N. R. Narayana Murthy (b. 1946)
From 100 Great Business Leaders (2013)
In the late 1960s, Nagavara Ramarao Narayana Murthy was studying for a master’s degree in control theory at the Indian Institute of Technology, Kanpur, when he heard a visiting U.S. professor talking to students over breakfast about the latest developments in computer science, and in particular about how these would change people’s lives. ‘I was hooked,’ Murthy said, some 40 years later in a pre-commencement lecture to students at New York University’s Stern School of Business. ‘I went straight from breakfast to the library, read four or five papers he had suggested, and left the library determined to study computer science.’
In 1981, Murthy and six other computer engineers founded Infosys with 10,000 rupees between them (about $200 at today’s exchange rate) and built the company into a global leader in computer technology services and business consulting.
Murthy has remained a firm believer in the opportunities created by chance events. His advice to the students at Stern was that ‘the future will be shaped by several turning points with great learning opportunities.’
After his master’s degree, Murthy went to work as a systems engineer for the Indian Institute of Management, Ahmadabad. ‘We used to work 20 hours a day; go home at 3 a.m. sometimes and be back at 7 a.m.,’ he told India Seminar in 1999. ‘There was so much opportunity to learn … I learnt what it is to be an engineer. It isn’t theory but application of the theory to solve problems and make a difference to society.’
Murthy launched Infosys in 1981 with six other engineers. The team had worked with the New-York based Data-Basics Corporation company at Patni Computer Systems, and Data-Basics now wanted their own India-based software team, but were persuaded that Infosys could take on the task.
Infosys was a pioneer of the Global Delivery Model, which argues that work should be done wherever on the planet the best talent is available at the most competitive price with the lowest acceptable risk. Murthy set his sights on the global market, but establishing the company was difficult. There was a waiting list for computers – the company used time-share for its first few years and its first computer was not installed until 1984; it took a year just to get a phone line installed, because businesses were not given priority. Finance was only secured when Murthy happened to share a plane with an official from the state Industrial Investment and Development Corporation and opened the door for a proposal. In 1987, Infosys opened its first overseas office in Boston.

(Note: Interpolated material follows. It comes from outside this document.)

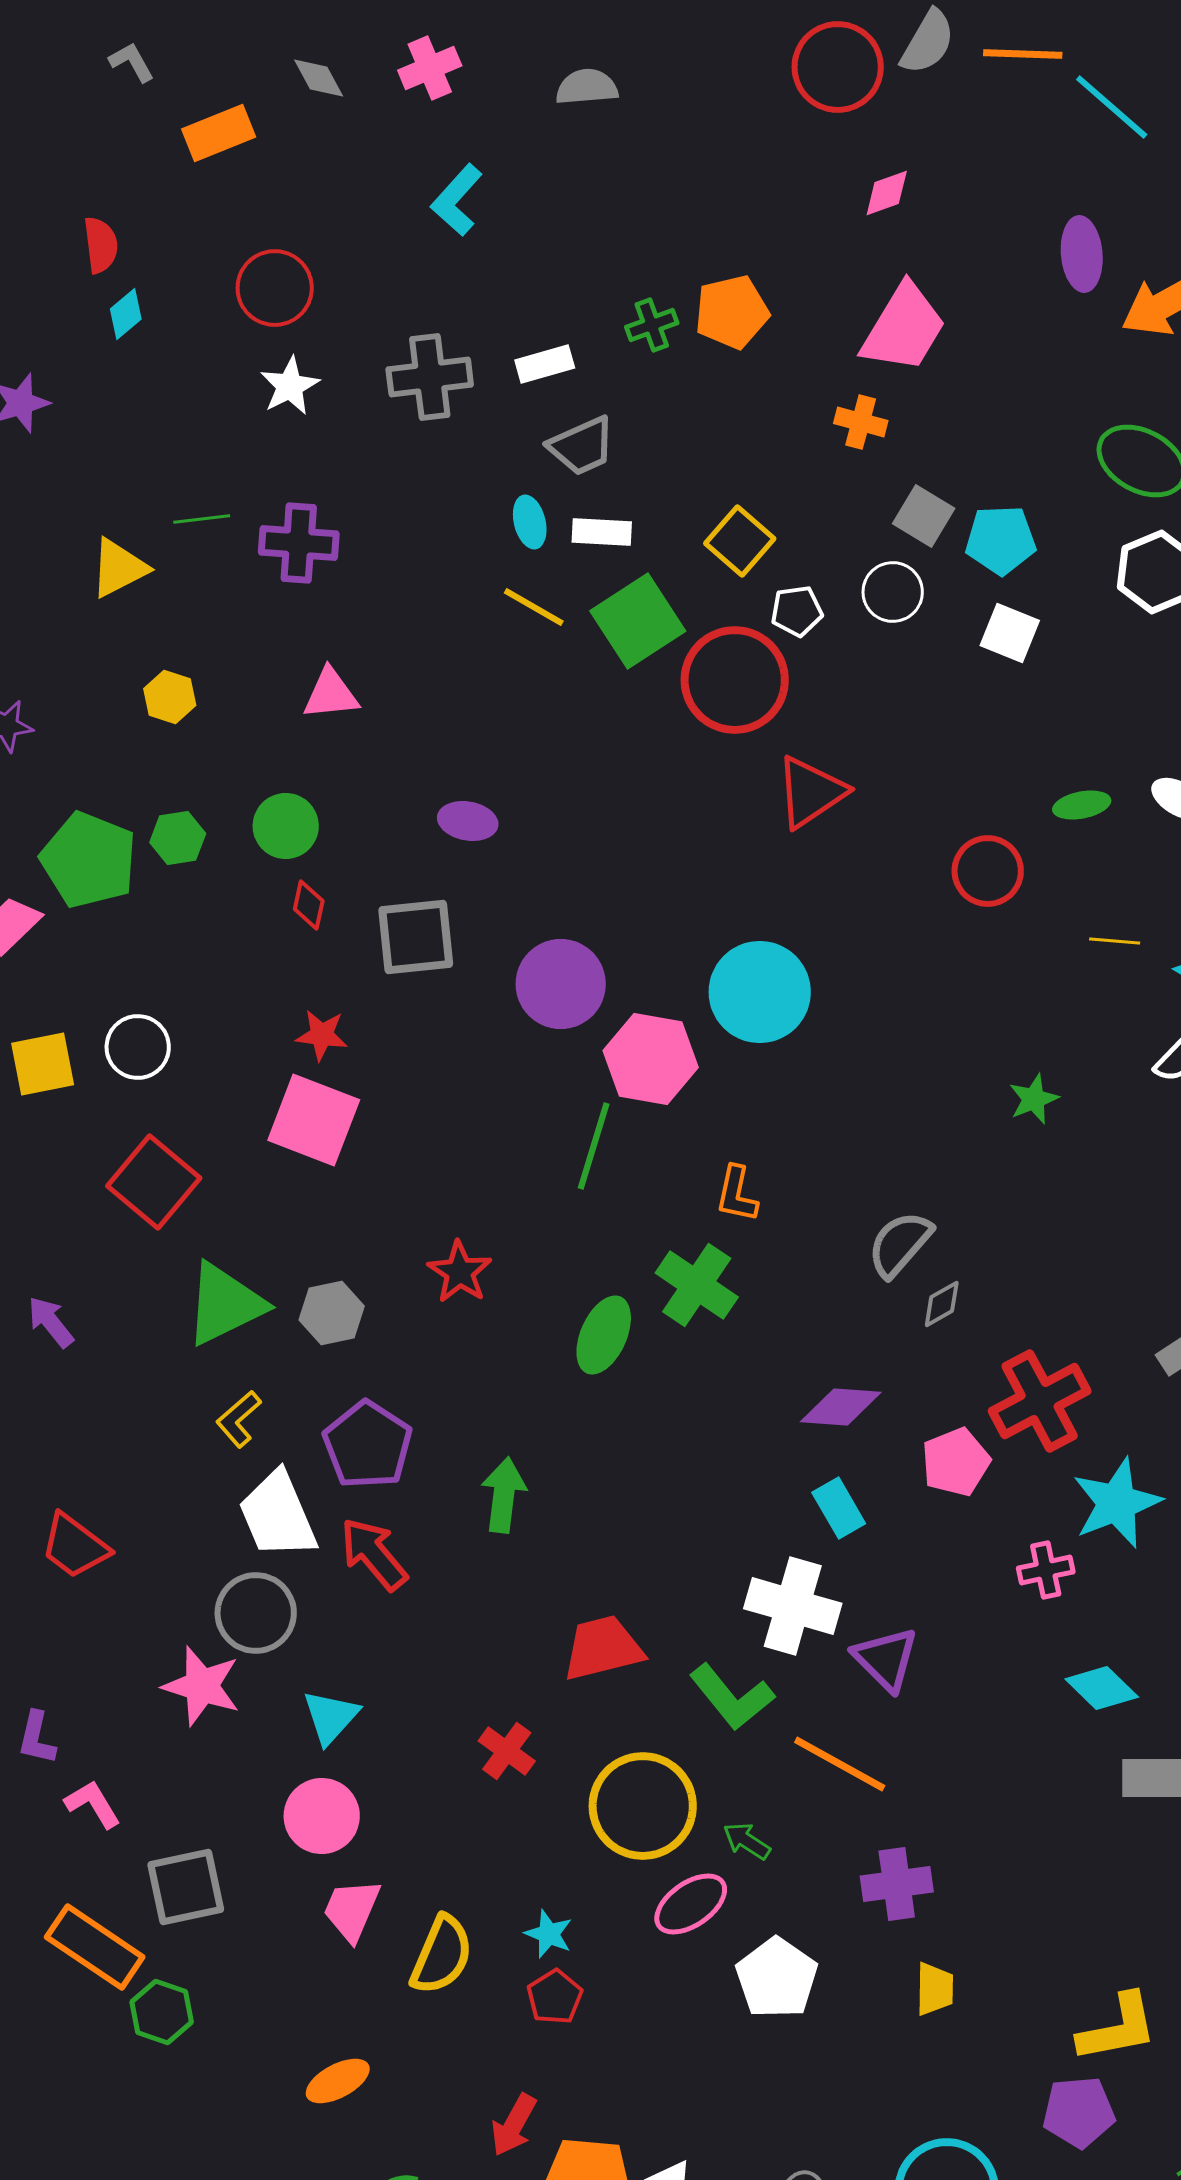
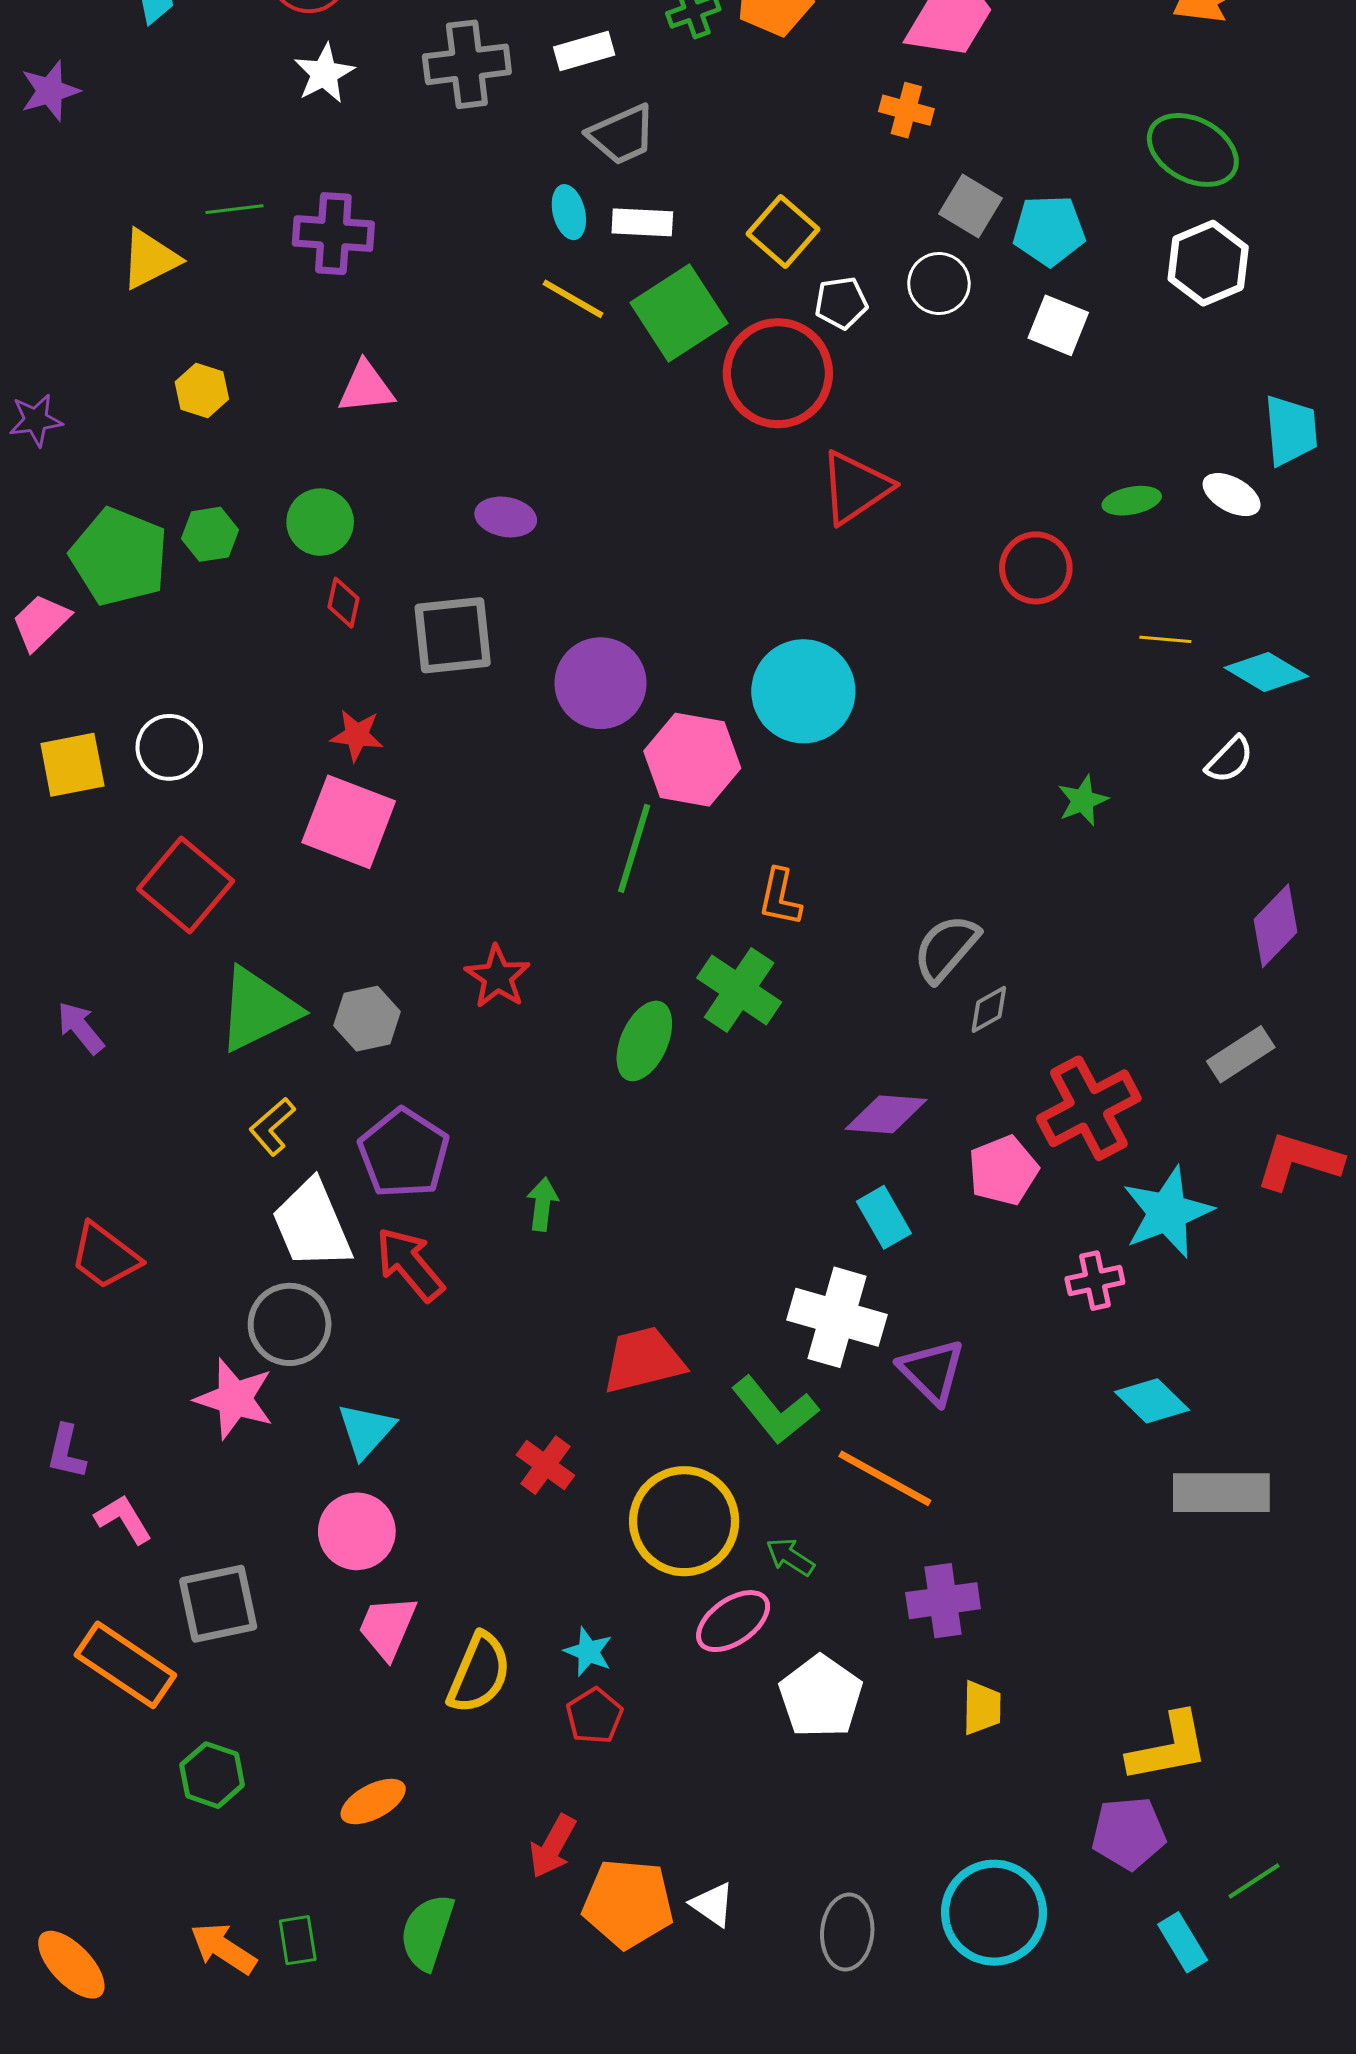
green arrow: (504, 1495) -> (542, 1204), size x0.7
green hexagon: (162, 2012) -> (212, 1775), moved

In 1990, the partners received an offer of $1 million to sell the company. His colleagues were tempted, but Murthy reminded them of the challenges and difficulties that they had faced so far. ‘If they were all bent upon selling the company,’ Murthy told Asiamoney magazine in a 2006 interview, ‘I would buy out all my colleagues, though I did not have a cent in my pocket.’ Murthy’s demonstration of faith changed his partners’ minds. In 1993, Infosys launched on the Indian stock exchange.
There was another pivotal moment when a major client set up a competitive pitch and drove fees down to a level where Murthy did not believe they could continue to deliver adequate levels of staff training and client service. ‘I communicated clearly to the customer that we could not accept their terms, since it could well lead us to letting them down later. But I promised a smooth, professional transition to a vendor of the customer’s choice.’ The client represented 25 per cent of the company’s revenue. Standing firm on its business model was ‘a turning point,’ said Murthy. He put in place a de-risk strategy to ensure that Infosys would never again be over-dependent on one client, country or technology.
In 1999, a listing on the U.S. electronic NASDAQ exchange delivered capital to drive rapid growth – Infosys has 67 offices around the world, including 18 in the U.S. The company has also earned a reputation for the integrity and transparency in business dealings that Murthy championed throughout his 21 years as CEO.